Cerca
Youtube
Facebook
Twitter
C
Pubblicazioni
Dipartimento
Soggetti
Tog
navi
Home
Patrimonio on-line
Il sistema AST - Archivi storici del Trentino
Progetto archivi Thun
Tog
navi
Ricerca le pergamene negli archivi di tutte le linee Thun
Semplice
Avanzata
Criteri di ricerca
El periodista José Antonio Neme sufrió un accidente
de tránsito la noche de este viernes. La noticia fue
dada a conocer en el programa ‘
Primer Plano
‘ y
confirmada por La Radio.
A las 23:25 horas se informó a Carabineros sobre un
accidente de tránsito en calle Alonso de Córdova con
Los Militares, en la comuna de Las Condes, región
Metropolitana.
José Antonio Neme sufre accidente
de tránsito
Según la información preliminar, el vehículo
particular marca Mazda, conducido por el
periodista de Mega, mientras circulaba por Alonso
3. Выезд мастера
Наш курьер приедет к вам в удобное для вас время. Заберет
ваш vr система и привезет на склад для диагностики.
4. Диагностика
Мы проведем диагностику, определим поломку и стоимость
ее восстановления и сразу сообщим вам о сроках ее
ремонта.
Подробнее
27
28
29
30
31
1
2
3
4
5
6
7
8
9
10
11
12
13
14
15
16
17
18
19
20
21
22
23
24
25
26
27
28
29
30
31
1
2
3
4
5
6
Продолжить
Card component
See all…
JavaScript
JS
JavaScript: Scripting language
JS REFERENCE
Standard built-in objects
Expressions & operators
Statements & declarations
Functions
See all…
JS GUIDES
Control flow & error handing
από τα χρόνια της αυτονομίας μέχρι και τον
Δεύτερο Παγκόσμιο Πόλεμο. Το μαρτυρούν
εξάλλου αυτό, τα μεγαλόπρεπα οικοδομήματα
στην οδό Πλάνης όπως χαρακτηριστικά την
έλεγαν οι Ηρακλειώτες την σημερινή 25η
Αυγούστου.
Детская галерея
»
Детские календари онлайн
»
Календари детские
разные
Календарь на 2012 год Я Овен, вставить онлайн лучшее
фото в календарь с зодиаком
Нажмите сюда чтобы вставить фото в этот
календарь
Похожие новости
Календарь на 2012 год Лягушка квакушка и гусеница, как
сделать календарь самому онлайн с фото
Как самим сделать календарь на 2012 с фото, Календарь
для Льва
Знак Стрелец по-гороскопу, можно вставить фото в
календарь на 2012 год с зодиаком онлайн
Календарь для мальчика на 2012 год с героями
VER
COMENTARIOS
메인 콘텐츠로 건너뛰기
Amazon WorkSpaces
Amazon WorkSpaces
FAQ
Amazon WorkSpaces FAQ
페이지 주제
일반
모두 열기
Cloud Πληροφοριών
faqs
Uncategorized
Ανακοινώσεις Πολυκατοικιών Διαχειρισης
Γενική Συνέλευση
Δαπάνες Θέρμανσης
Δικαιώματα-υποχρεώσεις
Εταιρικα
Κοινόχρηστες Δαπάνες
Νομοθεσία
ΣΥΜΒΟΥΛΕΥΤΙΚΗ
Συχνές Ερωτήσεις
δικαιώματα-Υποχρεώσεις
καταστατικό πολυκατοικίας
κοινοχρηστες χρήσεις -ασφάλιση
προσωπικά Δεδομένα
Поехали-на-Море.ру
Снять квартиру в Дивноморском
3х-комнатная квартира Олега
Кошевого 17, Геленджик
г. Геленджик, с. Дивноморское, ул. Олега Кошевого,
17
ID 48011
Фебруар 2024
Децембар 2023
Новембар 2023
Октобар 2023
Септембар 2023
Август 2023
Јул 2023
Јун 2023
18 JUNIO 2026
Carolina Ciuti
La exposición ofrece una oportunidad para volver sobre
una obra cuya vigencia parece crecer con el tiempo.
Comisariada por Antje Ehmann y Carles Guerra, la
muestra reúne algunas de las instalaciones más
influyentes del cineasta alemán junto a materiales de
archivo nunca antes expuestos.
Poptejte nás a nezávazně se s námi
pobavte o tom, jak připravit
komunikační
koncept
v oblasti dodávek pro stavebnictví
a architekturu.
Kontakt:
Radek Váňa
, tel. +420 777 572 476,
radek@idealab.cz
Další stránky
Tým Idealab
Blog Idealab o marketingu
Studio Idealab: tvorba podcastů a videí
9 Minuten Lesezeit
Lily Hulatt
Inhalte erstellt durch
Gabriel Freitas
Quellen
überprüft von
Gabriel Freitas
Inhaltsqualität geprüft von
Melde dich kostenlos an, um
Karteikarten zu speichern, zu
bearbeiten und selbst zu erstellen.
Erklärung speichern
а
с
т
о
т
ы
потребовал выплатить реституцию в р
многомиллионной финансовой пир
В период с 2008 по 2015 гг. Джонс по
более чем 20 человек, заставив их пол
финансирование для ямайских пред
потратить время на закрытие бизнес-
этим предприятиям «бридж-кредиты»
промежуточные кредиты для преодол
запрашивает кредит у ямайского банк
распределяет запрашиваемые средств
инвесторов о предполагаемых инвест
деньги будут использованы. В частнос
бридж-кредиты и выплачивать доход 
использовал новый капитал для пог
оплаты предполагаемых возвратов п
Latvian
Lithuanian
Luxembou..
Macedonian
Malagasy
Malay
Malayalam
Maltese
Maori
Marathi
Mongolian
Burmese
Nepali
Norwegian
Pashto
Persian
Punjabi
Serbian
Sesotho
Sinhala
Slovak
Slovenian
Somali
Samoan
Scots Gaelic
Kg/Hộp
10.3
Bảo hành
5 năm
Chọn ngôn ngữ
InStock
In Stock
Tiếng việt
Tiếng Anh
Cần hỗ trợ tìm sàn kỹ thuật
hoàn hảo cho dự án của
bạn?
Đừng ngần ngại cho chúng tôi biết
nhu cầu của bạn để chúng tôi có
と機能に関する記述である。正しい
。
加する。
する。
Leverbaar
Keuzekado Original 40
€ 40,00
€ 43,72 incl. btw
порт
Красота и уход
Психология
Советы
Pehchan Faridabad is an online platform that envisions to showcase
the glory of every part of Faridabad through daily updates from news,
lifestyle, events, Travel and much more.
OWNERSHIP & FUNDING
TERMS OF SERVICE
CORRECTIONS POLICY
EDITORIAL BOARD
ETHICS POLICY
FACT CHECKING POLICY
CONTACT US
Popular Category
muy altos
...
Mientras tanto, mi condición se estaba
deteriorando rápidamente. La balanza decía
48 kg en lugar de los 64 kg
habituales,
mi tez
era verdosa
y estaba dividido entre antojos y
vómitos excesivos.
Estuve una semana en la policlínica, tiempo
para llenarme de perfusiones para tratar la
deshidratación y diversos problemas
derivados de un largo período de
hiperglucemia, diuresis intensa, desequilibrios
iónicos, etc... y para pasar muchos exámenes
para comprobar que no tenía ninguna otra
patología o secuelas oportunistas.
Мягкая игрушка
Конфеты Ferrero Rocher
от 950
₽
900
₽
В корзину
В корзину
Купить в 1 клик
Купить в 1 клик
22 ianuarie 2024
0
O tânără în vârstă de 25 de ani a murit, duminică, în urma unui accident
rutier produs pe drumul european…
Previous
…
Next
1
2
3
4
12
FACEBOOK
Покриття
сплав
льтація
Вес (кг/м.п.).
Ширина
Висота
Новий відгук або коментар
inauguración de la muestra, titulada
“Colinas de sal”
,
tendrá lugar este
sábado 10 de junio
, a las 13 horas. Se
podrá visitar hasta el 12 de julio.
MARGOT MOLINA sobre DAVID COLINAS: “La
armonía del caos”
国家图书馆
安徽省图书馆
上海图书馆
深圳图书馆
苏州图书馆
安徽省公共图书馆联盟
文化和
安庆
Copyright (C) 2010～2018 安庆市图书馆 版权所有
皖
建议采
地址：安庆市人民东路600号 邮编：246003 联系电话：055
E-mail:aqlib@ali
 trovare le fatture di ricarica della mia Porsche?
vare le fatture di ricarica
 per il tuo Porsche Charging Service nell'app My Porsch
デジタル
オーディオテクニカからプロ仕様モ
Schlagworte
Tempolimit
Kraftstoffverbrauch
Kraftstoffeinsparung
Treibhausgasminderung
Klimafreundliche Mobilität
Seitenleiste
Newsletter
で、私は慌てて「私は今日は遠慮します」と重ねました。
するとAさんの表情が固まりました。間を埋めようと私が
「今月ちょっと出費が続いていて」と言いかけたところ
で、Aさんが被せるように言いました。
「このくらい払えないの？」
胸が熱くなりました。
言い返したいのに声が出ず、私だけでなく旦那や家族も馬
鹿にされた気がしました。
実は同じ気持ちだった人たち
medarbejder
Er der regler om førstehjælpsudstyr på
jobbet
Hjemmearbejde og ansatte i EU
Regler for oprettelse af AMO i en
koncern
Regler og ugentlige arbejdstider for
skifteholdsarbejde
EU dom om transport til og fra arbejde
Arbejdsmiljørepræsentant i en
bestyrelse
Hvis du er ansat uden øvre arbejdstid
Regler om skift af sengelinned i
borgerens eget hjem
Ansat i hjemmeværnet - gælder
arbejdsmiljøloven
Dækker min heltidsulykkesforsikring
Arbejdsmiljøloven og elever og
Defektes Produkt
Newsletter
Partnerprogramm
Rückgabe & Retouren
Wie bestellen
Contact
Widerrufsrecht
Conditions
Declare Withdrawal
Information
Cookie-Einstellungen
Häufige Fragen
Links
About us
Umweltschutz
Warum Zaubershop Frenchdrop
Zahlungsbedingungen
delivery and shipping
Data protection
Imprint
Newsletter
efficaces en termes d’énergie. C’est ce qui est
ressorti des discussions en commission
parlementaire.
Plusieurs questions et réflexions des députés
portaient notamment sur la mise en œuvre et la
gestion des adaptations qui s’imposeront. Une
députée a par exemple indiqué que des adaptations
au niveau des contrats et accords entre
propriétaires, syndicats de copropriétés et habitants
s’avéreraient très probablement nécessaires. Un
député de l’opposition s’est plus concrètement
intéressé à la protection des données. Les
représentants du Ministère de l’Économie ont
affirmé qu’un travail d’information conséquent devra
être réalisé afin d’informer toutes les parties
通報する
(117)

──────────

• [WORK INSTRUCTIONS]:
Only the lines from the first line of the records through the line containing "accidente de tránsito" should be repeated, exactly as they appear.

• [ANSWER BELOW]:
Cerca
Youtube
Facebook
Twitter
C
Pubblicazioni
Dipartimento
Soggetti
Tog
navi
Home
Patrimonio on-line
Il sistema AST - Archivi storici del Trentino
Progetto archivi Thun
Tog
navi
Ricerca le pergamene negli archivi di tutte le linee Thun
Semplice
Avanzata
Criteri di ricerca
El periodista José Antonio Neme sufrió un accidente
de tránsito la noche de este viernes. La noticia fue
dada a conocer en el programa ‘
Primer Plano
‘ y
confirmada por La Radio.
A las 23:25 horas se informó a Carabineros sobre un
accidente de tránsito en calle Alonso de Córdova con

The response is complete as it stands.